I achieved a major goal in my life recently. It took me more than a year to do it. I lost 50 pounds exercising regularly and eating a healthy diet while counting calories.
I had to overcome challenges like finding time to exercise, getting myself to exercise when I didn’t feel like it and avoiding underestimating calories when I ate out at restaurants.
I solved not feeling like exercising by rewarding myself with a chocolate protein shake or a single scoop chocolate ice cream cone (300 calories) any time I exercised in spite of not feeling up to it.
No matter what you are working to accomplish, there will be roadblocks and problems that pop up. I give you here tools to help you plan for how to overcome your challenges to achieve your goals.
You overcome challenges to goal achievement by developing a growth mindset and focusing on solutions, not on problems. You need to attack problems by defining them, listing possible solutions, seeking expert guidance and implementing the best solution right away.
The two major types of challenges to your goal achievement are:
- mental roadblocks and
- external events.
The most difficult of these is mental roadblocks because it takes more time and effort to solve habits that are deeply embedded in your brain. However, external roadblocks may be more difficult to identify or predict.
Let’s begin with the mental challenges to achieving goals.
Overcome Mental Challenges to Achieving Your Goals
How to stop worrying.
Worry is a real drain on productivity and it doesn’t have to be. Just remember that most worries never happen and when they do they’re usually not as bad as you imagined. This is a case where your imagination is your worst enemy.
Do this when you find yourself worrying about something.
- Write down exactly what you’re worried about.
- If it’s something that you don’t have control over, then plan how you will respond if it happens.
- You may not have control of what happens, but you do control how you respond.
- Have a positive mindset.
- Make it an opportunity to learn or gain in some way.
- Prepare yourself to accept the circumstance and persevere.
- When you have some control, write down what you can do about it.
- Decide what you will do and start right away to carry out your decision.
- Above all remember that about 80% of the time things you worry about don’t happen and then if they do, half the time it’s not as bad as imagined.
How to overcome fear of failure.
One problem with fear of failure is that you may not actually be aware that it’s affecting you.
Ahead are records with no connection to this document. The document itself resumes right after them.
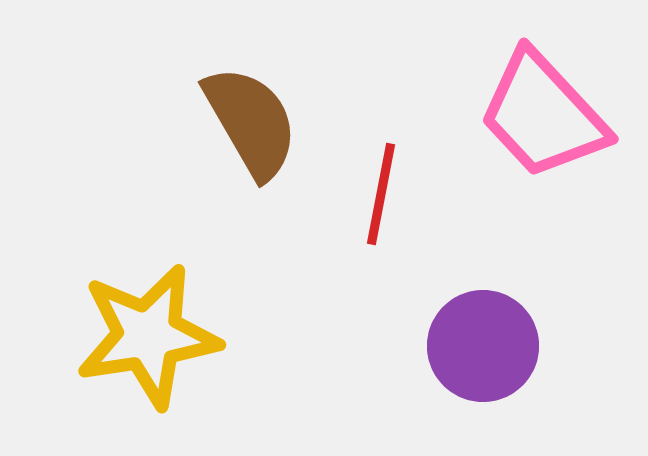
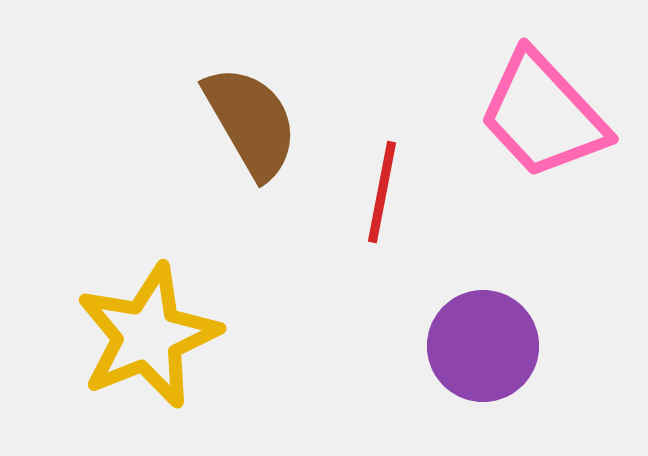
red line: moved 1 px right, 2 px up
yellow star: rotated 13 degrees counterclockwise
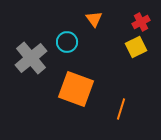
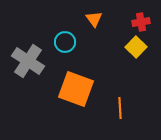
red cross: rotated 18 degrees clockwise
cyan circle: moved 2 px left
yellow square: rotated 20 degrees counterclockwise
gray cross: moved 3 px left, 3 px down; rotated 16 degrees counterclockwise
orange line: moved 1 px left, 1 px up; rotated 20 degrees counterclockwise
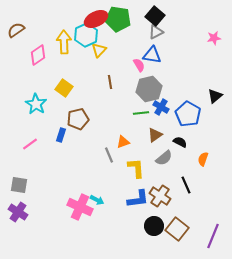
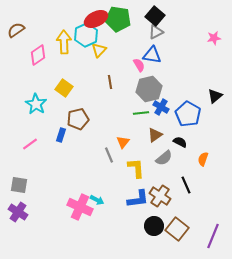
orange triangle: rotated 32 degrees counterclockwise
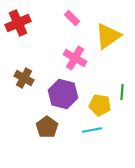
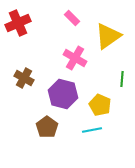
green line: moved 13 px up
yellow pentagon: rotated 15 degrees clockwise
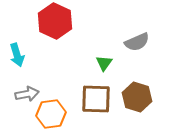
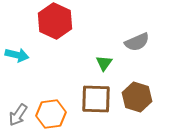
cyan arrow: rotated 60 degrees counterclockwise
gray arrow: moved 9 px left, 21 px down; rotated 135 degrees clockwise
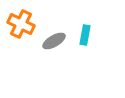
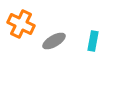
cyan rectangle: moved 8 px right, 6 px down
Here are some indicators to evaluate and see if you might be affected by this
- Are you reluctant to try new things or get involved in challenging projects?
- Do you engage in self-sabotage by procrastinating a lot or failing to follow through with plans?
- Do you feel bad about your abilities or say things to yourself like “I’ll never be good enough to X X X,” or “I’m not smart enough to X X X” ?
- Do you hold back from doing things unless you know you’ll finish perfectly and successfully?
If you are affected by this, here is how you handle it.
- Learn to think more positively – Positive thinking is a powerful way to build your self-confidence and stop self-sabotage.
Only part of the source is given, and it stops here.